Methods: This retrospective, single-center, cohort study included patients who received vancomycin for at least 72 hours for MRSA bacteremia from January 2014 to June 2019. The cutoff of 20 mg/kg of vancomycin was used to identify patients who received a loading dose. The primary objective was to compare composite clinical failure. This endpoint included day seven microbiological failure, switching of vancomycin to another anti-MRSA antibiotic prior to blood culture clearance, and in-hospital mortality prior to blood culture clearance. Statistical analysis was performed using the chi-square test for categorical data and the Wilcoxon signed rank test for continuous data.

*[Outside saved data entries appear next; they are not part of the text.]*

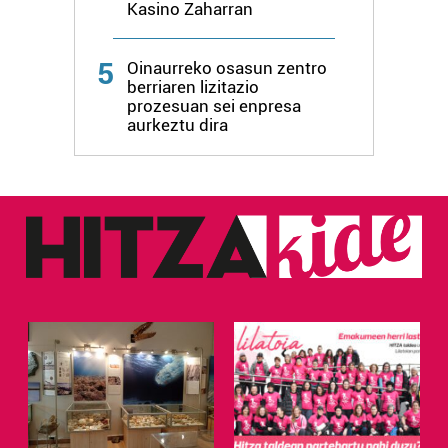
Kasino Zaharran
5
Oinaurreko osasun zentro
berriaren lizitazio
prozesuan sei enpresa
aurkeztu dira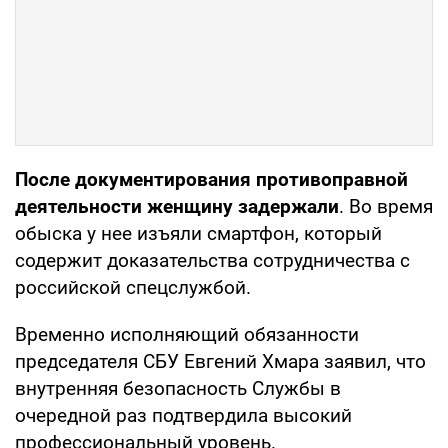
После документирования противоправной
деятельности женщину задержали
. Во время
обыска у нее изъяли смартфон, который
содержит доказательства сотрудничества с
российской спецслужбой.
Временно исполняющий обязанности
председателя СБУ Евгений Хмара заявил, что
внутренняя безопасность Службы в
очередной раз подтвердила высокий
профессиональный уровень.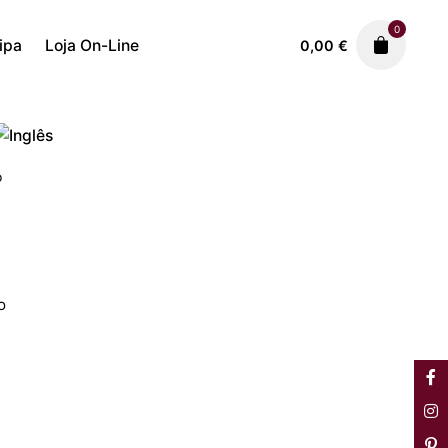
0
ipa
Loja On-Line
0,00
€
Cerâmica
José Franco
1.750,00
€
o
o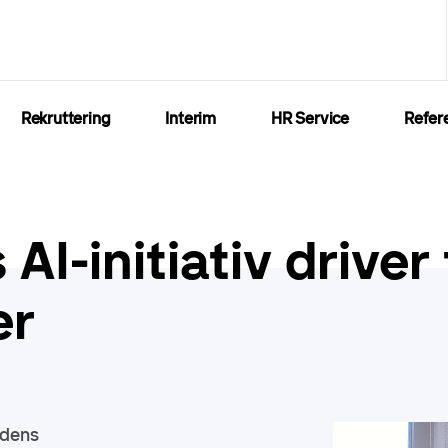
Rekruttering
Interim
HR Service
Refer
AI-initiativ driver
er
idens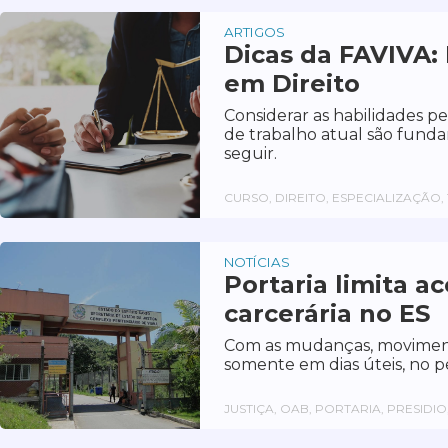
ARTIGOS
Dicas da FAVIVA:
em Direito
Considerar as habilidades pe
de trabalho atual são funda
seguir.
CURSO, DIREITO, ESPECIALIZAÇÃO,
NOTÍCIAS
Portaria limita 
carcerária no ES
Com as mudanças, moviment
somente em dias úteis, no p
JUSTIÇA, OAB, PORTARIA, PRESIDIO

Results: A total of 359 patients were included in the study, with 239 patients receiving a loading dose. The median initial vancomycin dose administered in the control group was 16.1 mg/kg compared to 26 mg/kg in the loading dose group (p<0.001). Baseline characteristics were similar between groups except a higher median baseline serum creatinine (1.94 mg/dL vs 0.92 mg/dL, p<0.001) and Elixhauser comorbidity score (25 vs 17, p=0.001) in the control group. There was no significant difference in the composite primary outcome (20.8% vs 19.2%, p=0.45) or its individual components. There was also no significant difference in secondary outcomes between the two groups: Day four microbiological failure (26.7% vs 25.9%), in-hospital mortality (12.5% vs 9.2%), and nephrotoxicity (11.1% vs 6.6%).
Conclusions: The utilization of a vancomycin loading dose did not alter clinical outcomes in patients with MRSA bacteremia.